If you’re wondering what you can do to improve the performance of your Mac, there’s one thing above all others that will improve performance. Simply put, replace the internal mechanical hard drive (HD) with a Solid State Drive (SSD).

Even if you have buckets of free RAM available, a Mac without an SSD is being strangled. The speed with which it can read and write data to disk is the rate limiting step for almost everything you do. You could buy a tricked out 27″ iMac with bucket loads of RAM and a normal HD and find that for most real-world usage it’s slower than a creaky MacBook from 2008 that has a SSD. And the situation is worse if you’re trying to run OS X 10.10 or 10.11. I find Macs with normal HDs just agonisingly slow when running Yosemite or El Capitan.

If you’d like to rejuvenate your MacBook, MacBook Pro, Macmini, MacPro or iMac we provide a cost effective SSD upgrade service.
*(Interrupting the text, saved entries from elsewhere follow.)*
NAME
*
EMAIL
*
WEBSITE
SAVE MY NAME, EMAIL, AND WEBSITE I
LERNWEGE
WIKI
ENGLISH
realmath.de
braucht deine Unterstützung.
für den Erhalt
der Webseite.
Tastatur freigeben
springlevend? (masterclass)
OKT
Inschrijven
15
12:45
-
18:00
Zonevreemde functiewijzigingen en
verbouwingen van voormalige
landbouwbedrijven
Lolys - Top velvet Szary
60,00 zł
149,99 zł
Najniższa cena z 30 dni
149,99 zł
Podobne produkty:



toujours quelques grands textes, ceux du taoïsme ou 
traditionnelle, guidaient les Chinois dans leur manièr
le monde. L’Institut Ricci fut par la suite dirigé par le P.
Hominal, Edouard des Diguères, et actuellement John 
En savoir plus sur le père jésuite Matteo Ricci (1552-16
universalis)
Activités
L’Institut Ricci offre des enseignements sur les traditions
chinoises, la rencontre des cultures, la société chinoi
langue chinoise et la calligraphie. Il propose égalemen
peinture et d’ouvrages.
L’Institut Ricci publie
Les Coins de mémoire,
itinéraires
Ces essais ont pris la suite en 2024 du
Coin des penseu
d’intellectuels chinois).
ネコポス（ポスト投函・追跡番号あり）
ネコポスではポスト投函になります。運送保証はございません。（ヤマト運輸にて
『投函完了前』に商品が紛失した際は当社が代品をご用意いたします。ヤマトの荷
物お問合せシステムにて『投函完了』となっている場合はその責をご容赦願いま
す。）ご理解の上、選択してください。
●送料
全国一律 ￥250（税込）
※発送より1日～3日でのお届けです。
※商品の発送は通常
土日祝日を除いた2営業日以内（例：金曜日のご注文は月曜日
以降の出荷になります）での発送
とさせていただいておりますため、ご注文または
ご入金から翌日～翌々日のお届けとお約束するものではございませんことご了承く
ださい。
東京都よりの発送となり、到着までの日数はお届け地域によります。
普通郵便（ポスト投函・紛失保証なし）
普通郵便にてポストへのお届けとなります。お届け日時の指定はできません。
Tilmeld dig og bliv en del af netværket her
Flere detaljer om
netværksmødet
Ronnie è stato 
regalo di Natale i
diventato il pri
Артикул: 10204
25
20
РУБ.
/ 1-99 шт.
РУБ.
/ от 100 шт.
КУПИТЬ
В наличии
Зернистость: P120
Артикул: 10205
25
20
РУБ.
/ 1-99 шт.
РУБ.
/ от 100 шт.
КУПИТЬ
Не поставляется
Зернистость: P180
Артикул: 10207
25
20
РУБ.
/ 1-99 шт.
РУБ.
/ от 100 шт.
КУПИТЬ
We tell you what parts your need to buy, then once you have them we then fit and install it for you. With prices starting from £45 + cost of parts, it’s a damn sight cheaper than shelling out on a new Mac.

It’s particularly sensible if you have an 2010 or later MacBook Pro, Macmini or iMac, as typically those machines have just as fast processors as brand new Macs and have SATA-3 internal buses. Plus they have the added advantage that you can upgrade the RAM, unlike modern Macs.

In the last few weeks we’ve upgraded a number of 2010 and 2011 27″ iMacs to Samsung TB 850 EVO SSDs for customers in Bath, Bradford on Avon, Warminster and Market Lavington. The drives admittedly aren’t cheap, but the performance bump is astonishing.

Mac running so slowly its driving you nuts? Please don’t hesitate to call 01380 830224 and we’ll see if you have a machine that’s sensible to upgrade.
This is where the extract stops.